[What you are asked to do]
Say how many lines of the data below have the word "which" in them. Add nothing else.

═════ Materials provided

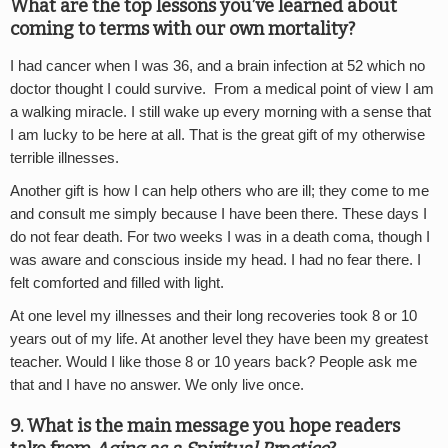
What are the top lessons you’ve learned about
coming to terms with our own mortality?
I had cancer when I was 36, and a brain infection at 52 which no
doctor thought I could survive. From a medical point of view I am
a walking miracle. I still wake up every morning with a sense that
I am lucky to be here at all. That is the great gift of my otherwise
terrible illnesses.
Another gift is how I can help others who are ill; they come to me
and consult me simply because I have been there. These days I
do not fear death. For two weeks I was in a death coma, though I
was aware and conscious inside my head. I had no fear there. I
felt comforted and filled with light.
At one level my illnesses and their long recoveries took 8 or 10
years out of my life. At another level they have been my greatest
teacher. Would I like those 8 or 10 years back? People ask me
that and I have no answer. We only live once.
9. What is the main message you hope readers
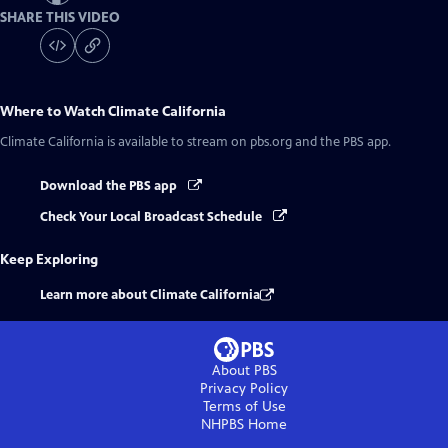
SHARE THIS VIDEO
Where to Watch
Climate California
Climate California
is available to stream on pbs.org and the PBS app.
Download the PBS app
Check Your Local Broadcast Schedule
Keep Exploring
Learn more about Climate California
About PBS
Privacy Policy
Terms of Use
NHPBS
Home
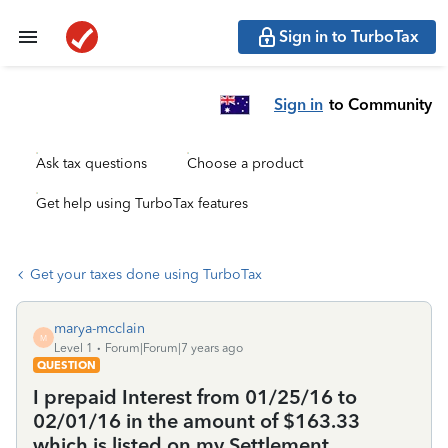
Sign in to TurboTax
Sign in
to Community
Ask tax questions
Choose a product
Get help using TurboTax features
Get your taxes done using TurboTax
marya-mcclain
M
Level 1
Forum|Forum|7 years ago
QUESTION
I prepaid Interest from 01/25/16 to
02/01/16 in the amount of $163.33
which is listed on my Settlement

══════════
═════ Materials provided

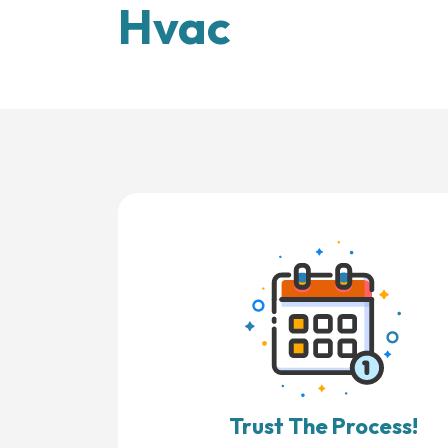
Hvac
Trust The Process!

══════════
═════ Materials provided

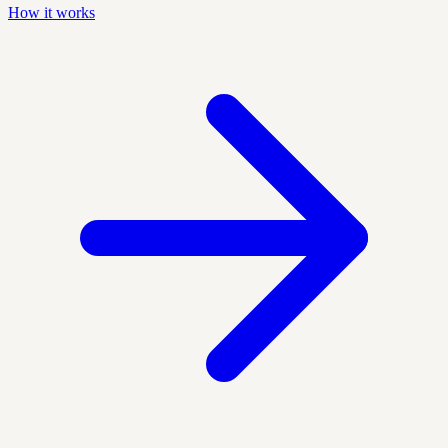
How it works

══════════

[Response area]
2